Let $f(z)$ be holomorphic on an open region containing the closed unit disc $E = \{z \in \mathbb{C} : \mid z \mid \leq 1 \}$. Then show that $$ f(z) = \frac{1}{\pi} \int_E \frac{f(w)}{(1-z \bar{w})^2} dudv , \;\; \text{where} \;\; w=u+iv$$ for every $z$ with $\mid z \mid <1$.
My attempt
$f(z)= \frac{1}{2\pi i} \int_{C_r}\frac{f(\xi)}{\xi - z} d\xi = \frac{1}{2\pi} \int_0^{2\pi} \frac{f(r e^{i \theta})} {r e^{i \theta} - z} r e^{i \theta} d\theta $ , by cauchy integral formula , where $C_r$ is a circle positively oriented contour centered at $z$.
Then, $f(z) = \int_0^1 f(z) dr= \int_0^1 \frac{1}{2\pi} \int_0^{2\pi} \frac{f(r e^{i \theta})} {r e^{i \theta} - z} r e^{i \theta} d\theta dr = \frac{1}{2\pi} \int_0^1 \int_0^{2\pi} \frac{f(r e^{i \theta})} {r e^{i \theta} - z} r e^{i \theta} d\theta dr $.
By polar coordinate argument, $f(z) = \frac{1}{2\pi} \int_E \frac{f(u+iv)} {u+iv - z} \frac{u+iv}{\mid u+iv \mid}dudv = \frac{1}{2\pi} \int_E \frac{f(w)} {w - z} \frac{w}{\mid w \mid}dudv $.
May I ask you how to proceed this problem?

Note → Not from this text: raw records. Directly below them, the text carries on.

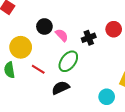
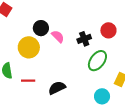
yellow circle: (21, 47) -> (29, 47), moved
green ellipse: (68, 61) -> (97, 61), moved
red line: (38, 69) -> (28, 81), moved, turned -32

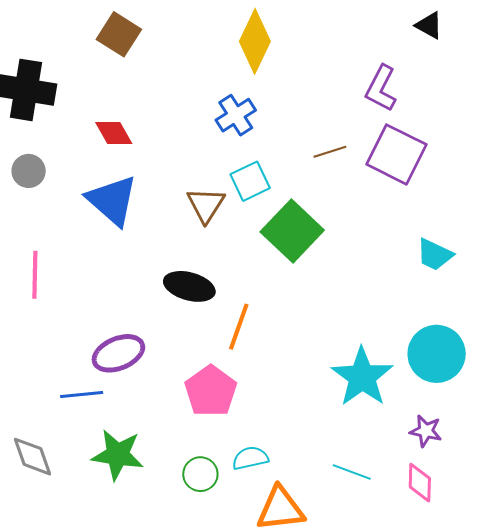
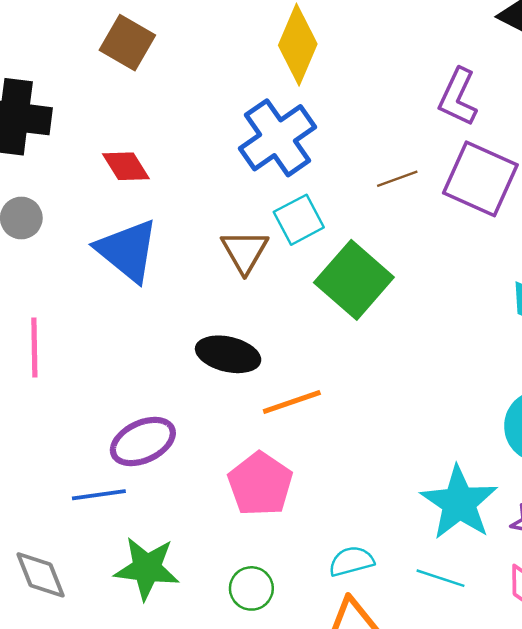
blue cross: (236, 115) -> (278, 138), size x1.5
orange line: (239, 327) -> (292, 402), turned 54
cyan star: (362, 377) -> (459, 503), moved
cyan semicircle: (250, 458) -> (351, 561), moved

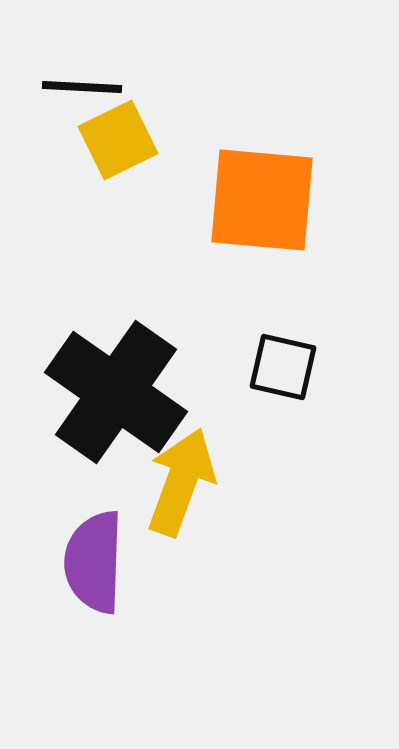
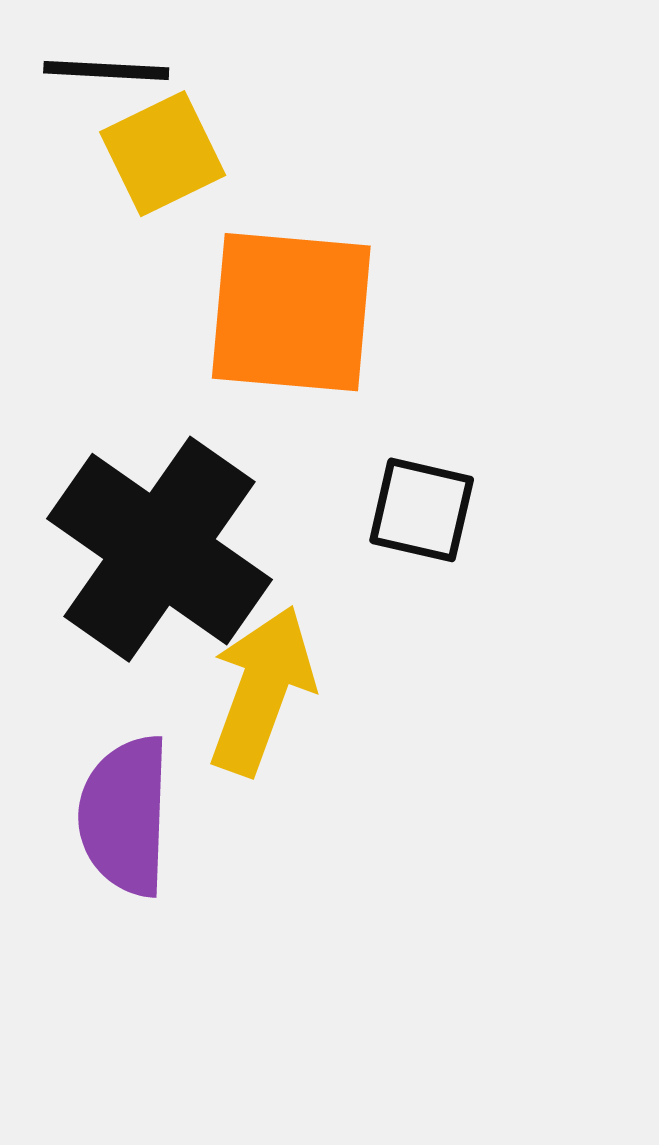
orange square: (262, 200) -> (291, 312), moved

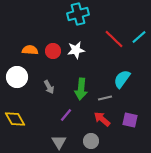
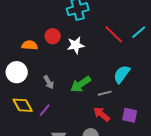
red circle: (53, 51) -> (53, 36), moved
green arrow: (81, 89) -> (81, 84), turned 50
purple line: (66, 115) -> (45, 110), moved
yellow diamond: (15, 119) -> (23, 105), moved

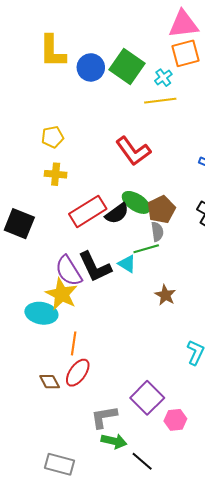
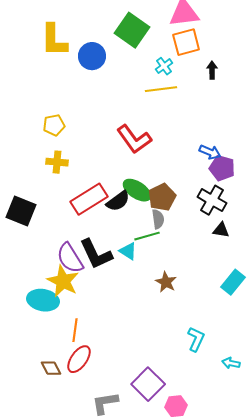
green square: (127, 66) -> (132, 30), moved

We have $$\frac{1}{(1 - z\overline{w})} = \sum_{n=0}^{\infty} \overline{w}^n z^n$$ when $\vert z \vert < \frac{1}{\vert w \vert}$. In particular, this holds when $\vert z \vert, \vert w \vert < 1$. Differentiating with respect to $z$ gives $$\frac{1}{(1 - z\overline{w})^2} = \sum_{n=0}^{\infty} (n + 1)\overline{w}^nz^n$$ Expand $f(w) = \sum_{m=0}^{\infty} a_mw^m$ as a power series about $0$. Then $$\frac{1}{\pi} \int_E \frac{f(w)}{(1 - z\overline{w})^2} dudv = \frac{1}{\pi} \int_E\left(\sum_{m=0}^{\infty} a_mw^m \right) \left(\sum_{n=0}^{\infty} (n + 1)\overline{w}^n z^n\right) d\lambda(w),$$ where $d\lambda(w)$ denotes integration with respect to Lebesgue measure on $\mathbb{C}$. Multiplying the two series together, this becomes $$f(z) = \frac{1}{\pi}\int_E \left(\sum_{m,n \geq 0} a_mw^m (n + 1)\overline{w}^nz^n \right) d\lambda(w)$$ Changing to polar coordinates gives us \begin{equation*} \begin{aligned} &\mathrel{\phantom{=}} \frac{1}{\pi} \int_0^1\int_0^{2\pi} r\left(\sum_{m,n \geq 0} a_m(re^{i\theta})^m (n + 1)(\overline{re^{i\theta}})^nz^n \right) d\theta dr \\ &= \frac{1}{\pi} \int_0^1\int_0^{2\pi} \left(\sum_{m,n \geq 0} a_mz^n(n + 1)r^{m + n + 1}e^{i(m - n)\theta} \right) d\theta dr. \end{aligned} \end{equation*} We can switch the order of integration and summation (why?), giving us $$\frac{1}{\pi} \int_0^1 \left(\sum_{m,n \geq 0} a_mz^n(n + 1)r^{m + n + 1} \int_0^{2\pi} e^{i(m - n)\theta} d\theta\right) dr.$$ Now recall that for an integer $k$ we have $\int_0^{2\pi} e^{ik\theta} d\theta = 0$ for $k \neq 0$ and $2\pi$ if $k = 0$, so all terms of the series with $m \neq n$ vanish. Switching integration and summation again gives us \begin{equation*} \begin{aligned} &\mathrel{\phantom{=}} \frac{1}{\pi} \int_0^1 \left(\sum_{m \geq 0} a_mz^m(m + 1)r^{2m + 1} \cdot 2\pi\right) dr \\ &= 2 \sum_{m \geq 0} a_mz^m(m + 1) \int r^{2m + 1} dr \\ &= 2 \sum_{m \geq 0} a_mz^m(m + 1) \cdot \frac{1}{2m + 2} \\ &= \sum_{m \geq 0}a_mz^m \\ &= f(z). \end{aligned} \end{equation*}